*** Data shown Section Begins ***
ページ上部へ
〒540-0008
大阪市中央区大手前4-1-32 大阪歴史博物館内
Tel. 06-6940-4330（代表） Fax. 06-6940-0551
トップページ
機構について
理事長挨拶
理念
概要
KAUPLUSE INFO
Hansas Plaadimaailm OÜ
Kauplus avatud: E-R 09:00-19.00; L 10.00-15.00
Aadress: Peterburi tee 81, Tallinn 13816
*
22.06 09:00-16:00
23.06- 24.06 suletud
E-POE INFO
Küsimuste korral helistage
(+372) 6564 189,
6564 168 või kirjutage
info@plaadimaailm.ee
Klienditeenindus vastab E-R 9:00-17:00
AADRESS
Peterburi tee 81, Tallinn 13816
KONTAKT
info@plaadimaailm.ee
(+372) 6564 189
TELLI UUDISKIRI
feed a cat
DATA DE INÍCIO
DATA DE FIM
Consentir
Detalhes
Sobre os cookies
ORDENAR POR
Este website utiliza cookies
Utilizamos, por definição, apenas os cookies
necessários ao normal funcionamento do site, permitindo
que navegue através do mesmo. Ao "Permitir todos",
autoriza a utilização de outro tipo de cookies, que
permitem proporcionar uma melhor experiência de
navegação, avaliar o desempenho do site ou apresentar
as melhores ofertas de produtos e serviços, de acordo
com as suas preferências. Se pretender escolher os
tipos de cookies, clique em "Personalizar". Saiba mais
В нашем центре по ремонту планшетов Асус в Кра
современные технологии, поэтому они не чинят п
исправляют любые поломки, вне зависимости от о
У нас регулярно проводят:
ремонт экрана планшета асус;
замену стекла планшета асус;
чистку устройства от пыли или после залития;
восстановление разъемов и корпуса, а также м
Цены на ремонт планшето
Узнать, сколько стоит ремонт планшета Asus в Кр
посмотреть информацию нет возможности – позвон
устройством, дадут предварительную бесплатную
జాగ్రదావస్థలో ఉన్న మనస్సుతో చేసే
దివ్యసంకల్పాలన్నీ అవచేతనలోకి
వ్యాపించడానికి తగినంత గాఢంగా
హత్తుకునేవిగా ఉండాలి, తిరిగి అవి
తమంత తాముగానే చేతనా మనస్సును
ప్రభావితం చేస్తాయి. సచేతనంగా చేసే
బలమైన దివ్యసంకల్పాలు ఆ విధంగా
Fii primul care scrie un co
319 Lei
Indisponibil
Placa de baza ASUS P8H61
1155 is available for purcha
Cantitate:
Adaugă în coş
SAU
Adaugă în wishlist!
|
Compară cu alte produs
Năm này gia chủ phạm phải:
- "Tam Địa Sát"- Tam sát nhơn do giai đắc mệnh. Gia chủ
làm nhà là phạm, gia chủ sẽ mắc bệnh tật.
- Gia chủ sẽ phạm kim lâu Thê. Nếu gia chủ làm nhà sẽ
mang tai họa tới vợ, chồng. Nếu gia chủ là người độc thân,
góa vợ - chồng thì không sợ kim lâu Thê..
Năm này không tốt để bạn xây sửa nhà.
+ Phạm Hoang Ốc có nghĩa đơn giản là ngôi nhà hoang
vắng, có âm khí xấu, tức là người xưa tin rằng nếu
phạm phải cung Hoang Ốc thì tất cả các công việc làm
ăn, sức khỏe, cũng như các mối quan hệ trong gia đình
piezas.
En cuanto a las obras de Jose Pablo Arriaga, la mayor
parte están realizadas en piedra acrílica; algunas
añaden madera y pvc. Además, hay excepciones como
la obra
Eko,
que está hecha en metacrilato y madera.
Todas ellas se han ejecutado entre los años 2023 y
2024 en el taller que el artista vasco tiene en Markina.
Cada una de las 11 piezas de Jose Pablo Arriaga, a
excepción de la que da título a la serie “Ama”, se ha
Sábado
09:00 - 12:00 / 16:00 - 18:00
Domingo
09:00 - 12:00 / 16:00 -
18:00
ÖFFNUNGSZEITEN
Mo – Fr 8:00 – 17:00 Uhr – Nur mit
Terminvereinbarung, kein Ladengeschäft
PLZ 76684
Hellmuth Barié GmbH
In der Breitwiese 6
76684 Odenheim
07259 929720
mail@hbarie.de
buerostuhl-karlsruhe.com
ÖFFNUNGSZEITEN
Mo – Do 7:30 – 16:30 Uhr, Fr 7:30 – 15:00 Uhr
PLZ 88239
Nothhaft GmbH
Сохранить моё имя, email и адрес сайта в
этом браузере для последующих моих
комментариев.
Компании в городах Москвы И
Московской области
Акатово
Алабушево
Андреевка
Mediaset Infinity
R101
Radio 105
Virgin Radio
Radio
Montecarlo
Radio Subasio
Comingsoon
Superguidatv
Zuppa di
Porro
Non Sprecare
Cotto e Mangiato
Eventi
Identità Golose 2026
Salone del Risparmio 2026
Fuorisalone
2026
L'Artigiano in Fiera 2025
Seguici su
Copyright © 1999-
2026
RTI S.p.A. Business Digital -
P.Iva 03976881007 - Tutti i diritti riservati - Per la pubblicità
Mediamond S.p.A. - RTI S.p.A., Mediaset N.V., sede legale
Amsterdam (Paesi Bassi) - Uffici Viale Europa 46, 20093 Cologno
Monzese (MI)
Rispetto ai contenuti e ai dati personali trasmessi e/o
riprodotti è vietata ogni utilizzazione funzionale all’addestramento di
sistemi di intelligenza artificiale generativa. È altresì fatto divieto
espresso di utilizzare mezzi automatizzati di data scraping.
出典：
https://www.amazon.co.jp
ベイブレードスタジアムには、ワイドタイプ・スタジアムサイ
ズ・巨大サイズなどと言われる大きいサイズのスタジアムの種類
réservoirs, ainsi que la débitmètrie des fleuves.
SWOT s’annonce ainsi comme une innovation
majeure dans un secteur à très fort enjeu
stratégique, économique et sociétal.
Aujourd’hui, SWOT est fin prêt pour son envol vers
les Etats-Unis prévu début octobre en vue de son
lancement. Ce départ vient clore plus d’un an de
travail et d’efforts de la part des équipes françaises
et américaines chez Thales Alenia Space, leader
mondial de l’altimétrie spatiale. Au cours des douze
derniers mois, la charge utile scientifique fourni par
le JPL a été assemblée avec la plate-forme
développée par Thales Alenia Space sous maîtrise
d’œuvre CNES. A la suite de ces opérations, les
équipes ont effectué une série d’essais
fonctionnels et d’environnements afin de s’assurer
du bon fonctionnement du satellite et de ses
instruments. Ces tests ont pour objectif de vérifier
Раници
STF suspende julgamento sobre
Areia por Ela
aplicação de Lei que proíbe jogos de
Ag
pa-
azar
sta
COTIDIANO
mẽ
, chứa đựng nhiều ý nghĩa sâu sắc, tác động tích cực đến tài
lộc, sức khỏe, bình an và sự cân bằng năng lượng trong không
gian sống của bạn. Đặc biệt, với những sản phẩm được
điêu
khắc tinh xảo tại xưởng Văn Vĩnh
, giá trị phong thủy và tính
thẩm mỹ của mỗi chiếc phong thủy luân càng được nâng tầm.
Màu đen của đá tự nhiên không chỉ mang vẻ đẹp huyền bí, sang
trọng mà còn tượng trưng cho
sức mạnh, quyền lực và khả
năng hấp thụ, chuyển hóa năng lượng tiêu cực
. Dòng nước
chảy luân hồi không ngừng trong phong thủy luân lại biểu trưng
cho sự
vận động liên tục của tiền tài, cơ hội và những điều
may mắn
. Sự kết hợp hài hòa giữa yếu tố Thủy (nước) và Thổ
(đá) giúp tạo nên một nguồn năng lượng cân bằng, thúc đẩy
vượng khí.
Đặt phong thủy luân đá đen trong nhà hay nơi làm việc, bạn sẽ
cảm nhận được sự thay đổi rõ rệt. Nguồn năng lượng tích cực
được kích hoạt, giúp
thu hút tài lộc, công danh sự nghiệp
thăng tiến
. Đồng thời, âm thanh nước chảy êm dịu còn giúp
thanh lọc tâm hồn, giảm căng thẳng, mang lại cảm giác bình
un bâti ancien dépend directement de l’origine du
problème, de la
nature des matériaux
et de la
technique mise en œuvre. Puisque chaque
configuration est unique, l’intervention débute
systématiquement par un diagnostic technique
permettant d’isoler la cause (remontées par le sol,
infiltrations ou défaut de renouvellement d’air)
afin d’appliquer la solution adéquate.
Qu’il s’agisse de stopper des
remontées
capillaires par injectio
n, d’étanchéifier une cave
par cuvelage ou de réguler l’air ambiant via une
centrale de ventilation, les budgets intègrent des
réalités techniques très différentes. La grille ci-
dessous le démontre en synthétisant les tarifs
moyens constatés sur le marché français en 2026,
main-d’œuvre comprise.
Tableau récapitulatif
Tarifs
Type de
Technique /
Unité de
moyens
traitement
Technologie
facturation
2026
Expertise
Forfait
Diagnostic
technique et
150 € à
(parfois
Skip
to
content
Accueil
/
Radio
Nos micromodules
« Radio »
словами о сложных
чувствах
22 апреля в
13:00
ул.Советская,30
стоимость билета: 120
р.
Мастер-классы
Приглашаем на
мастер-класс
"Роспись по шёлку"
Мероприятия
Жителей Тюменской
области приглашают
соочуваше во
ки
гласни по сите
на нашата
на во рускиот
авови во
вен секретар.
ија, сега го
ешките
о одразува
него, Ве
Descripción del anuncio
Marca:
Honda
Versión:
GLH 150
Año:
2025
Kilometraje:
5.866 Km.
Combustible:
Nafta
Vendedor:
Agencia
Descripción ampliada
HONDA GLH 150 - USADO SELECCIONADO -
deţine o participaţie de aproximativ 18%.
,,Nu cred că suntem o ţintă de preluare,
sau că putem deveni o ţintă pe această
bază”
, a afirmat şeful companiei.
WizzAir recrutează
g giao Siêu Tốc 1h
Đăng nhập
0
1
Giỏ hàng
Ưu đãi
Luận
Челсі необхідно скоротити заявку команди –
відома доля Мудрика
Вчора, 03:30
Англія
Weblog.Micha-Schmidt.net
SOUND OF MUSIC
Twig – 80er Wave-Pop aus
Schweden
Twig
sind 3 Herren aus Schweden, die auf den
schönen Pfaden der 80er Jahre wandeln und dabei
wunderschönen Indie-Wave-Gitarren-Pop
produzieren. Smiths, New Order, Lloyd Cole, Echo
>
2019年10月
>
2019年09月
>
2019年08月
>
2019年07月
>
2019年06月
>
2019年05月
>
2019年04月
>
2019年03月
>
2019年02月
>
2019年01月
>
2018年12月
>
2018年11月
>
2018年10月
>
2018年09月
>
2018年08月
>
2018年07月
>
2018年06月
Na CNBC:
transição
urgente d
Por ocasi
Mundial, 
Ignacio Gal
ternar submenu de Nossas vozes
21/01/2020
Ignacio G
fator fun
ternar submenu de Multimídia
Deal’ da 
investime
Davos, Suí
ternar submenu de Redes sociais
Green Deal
*** Data shown Section Ends ***
▸ **How to complete this task**
Exactly those lines that run from the start of the listing to the line containing "Цены на ремонт планшето" should be output, and no others.

▸ **Solved problem**
ページ上部へ
〒540-0008
大阪市中央区大手前4-1-32 大阪歴史博物館内
Tel. 06-6940-4330（代表） Fax. 06-6940-0551
トップページ
機構について
理事長挨拶
理念
概要
KAUPLUSE INFO
Hansas Plaadimaailm OÜ
Kauplus avatud: E-R 09:00-19.00; L 10.00-15.00
Aadress: Peterburi tee 81, Tallinn 13816
*
22.06 09:00-16:00
23.06- 24.06 suletud
E-POE INFO
Küsimuste korral helistage
(+372) 6564 189,
6564 168 või kirjutage
info@plaadimaailm.ee
Klienditeenindus vastab E-R 9:00-17:00
AADRESS
Peterburi tee 81, Tallinn 13816
KONTAKT
info@plaadimaailm.ee
(+372) 6564 189
TELLI UUDISKIRI
feed a cat
DATA DE INÍCIO
DATA DE FIM
Consentir
Detalhes
Sobre os cookies
ORDENAR POR
Este website utiliza cookies
Utilizamos, por definição, apenas os cookies
necessários ao normal funcionamento do site, permitindo
que navegue através do mesmo. Ao "Permitir todos",
autoriza a utilização de outro tipo de cookies, que
permitem proporcionar uma melhor experiência de
navegação, avaliar o desempenho do site ou apresentar
as melhores ofertas de produtos e serviços, de acordo
com as suas preferências. Se pretender escolher os
tipos de cookies, clique em "Personalizar". Saiba mais
В нашем центре по ремонту планшетов Асус в Кра
современные технологии, поэтому они не чинят п
исправляют любые поломки, вне зависимости от о
У нас регулярно проводят:
ремонт экрана планшета асус;
замену стекла планшета асус;
чистку устройства от пыли или после залития;
восстановление разъемов и корпуса, а также м
Цены на ремонт планшето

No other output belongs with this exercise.